TASK DESCRIPTION —
Give an exact copy of the data that follows.

SUPPLIED RECORDS —
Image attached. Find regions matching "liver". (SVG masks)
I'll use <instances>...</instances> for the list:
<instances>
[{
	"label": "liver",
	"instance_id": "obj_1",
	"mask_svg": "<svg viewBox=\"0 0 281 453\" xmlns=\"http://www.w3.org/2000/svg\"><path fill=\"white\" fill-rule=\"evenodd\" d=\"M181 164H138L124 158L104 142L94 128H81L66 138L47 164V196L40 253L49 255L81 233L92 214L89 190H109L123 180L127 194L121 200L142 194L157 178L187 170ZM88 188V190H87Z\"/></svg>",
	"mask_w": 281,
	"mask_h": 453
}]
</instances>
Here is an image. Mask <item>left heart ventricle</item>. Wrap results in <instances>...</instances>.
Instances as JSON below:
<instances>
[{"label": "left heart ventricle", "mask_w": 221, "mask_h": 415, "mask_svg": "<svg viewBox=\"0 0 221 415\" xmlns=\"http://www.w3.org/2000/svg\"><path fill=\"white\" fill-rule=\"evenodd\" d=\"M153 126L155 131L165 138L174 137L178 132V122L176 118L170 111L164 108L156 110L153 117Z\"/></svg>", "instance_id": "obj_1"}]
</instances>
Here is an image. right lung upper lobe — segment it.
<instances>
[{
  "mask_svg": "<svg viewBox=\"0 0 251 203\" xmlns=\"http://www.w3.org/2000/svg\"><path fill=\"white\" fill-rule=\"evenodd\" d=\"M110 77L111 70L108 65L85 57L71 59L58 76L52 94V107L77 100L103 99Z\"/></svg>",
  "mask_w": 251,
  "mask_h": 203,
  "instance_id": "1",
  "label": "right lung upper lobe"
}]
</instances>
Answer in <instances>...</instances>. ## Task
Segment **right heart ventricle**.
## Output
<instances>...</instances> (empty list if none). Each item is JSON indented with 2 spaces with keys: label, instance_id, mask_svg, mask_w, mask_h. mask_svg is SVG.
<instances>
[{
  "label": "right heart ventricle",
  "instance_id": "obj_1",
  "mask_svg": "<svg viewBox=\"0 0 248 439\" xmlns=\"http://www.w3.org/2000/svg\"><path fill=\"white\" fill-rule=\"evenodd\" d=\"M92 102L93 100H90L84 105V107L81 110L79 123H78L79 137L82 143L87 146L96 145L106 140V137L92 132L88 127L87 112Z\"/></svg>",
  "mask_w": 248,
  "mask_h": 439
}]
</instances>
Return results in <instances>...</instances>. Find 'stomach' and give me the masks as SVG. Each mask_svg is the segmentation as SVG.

ANSWER SECTION —
Image attached. Find regions matching "liver". (SVG masks)
I'll use <instances>...</instances> for the list:
<instances>
[{
	"label": "liver",
	"instance_id": "obj_1",
	"mask_svg": "<svg viewBox=\"0 0 281 453\" xmlns=\"http://www.w3.org/2000/svg\"><path fill=\"white\" fill-rule=\"evenodd\" d=\"M181 164H138L124 158L104 142L94 128H81L66 138L47 164V196L40 253L49 255L81 233L92 214L89 190H109L123 180L127 194L121 200L142 194L157 178L187 170ZM88 188V190H87Z\"/></svg>",
	"mask_w": 281,
	"mask_h": 453
}]
</instances>
Here is an image. Mask <item>left heart ventricle</item>. Wrap results in <instances>...</instances>.
Instances as JSON below:
<instances>
[{"label": "left heart ventricle", "mask_w": 221, "mask_h": 415, "mask_svg": "<svg viewBox=\"0 0 221 415\" xmlns=\"http://www.w3.org/2000/svg\"><path fill=\"white\" fill-rule=\"evenodd\" d=\"M153 126L155 131L165 138L174 137L178 132V122L176 118L170 111L164 108L156 110L153 117Z\"/></svg>", "instance_id": "obj_1"}]
</instances>
Here is an image. right lung upper lobe — segment it.
<instances>
[{
  "mask_svg": "<svg viewBox=\"0 0 251 203\" xmlns=\"http://www.w3.org/2000/svg\"><path fill=\"white\" fill-rule=\"evenodd\" d=\"M110 77L111 70L108 65L85 57L71 59L58 76L52 94V107L77 100L103 99Z\"/></svg>",
  "mask_w": 251,
  "mask_h": 203,
  "instance_id": "1",
  "label": "right lung upper lobe"
}]
</instances>
Answer in <instances>...</instances>. ## Task
Segment **right heart ventricle**.
## Output
<instances>...</instances> (empty list if none). Each item is JSON indented with 2 spaces with keys: label, instance_id, mask_svg, mask_w, mask_h. mask_svg is SVG.
<instances>
[{
  "label": "right heart ventricle",
  "instance_id": "obj_1",
  "mask_svg": "<svg viewBox=\"0 0 248 439\" xmlns=\"http://www.w3.org/2000/svg\"><path fill=\"white\" fill-rule=\"evenodd\" d=\"M92 102L93 100H90L84 105V107L81 110L79 123H78L79 137L82 143L87 146L96 145L106 140V137L92 132L88 127L87 112Z\"/></svg>",
  "mask_w": 248,
  "mask_h": 439
}]
</instances>
Return results in <instances>...</instances>. Find 'stomach' and give me the masks as SVG. Each mask_svg is the segmentation as SVG.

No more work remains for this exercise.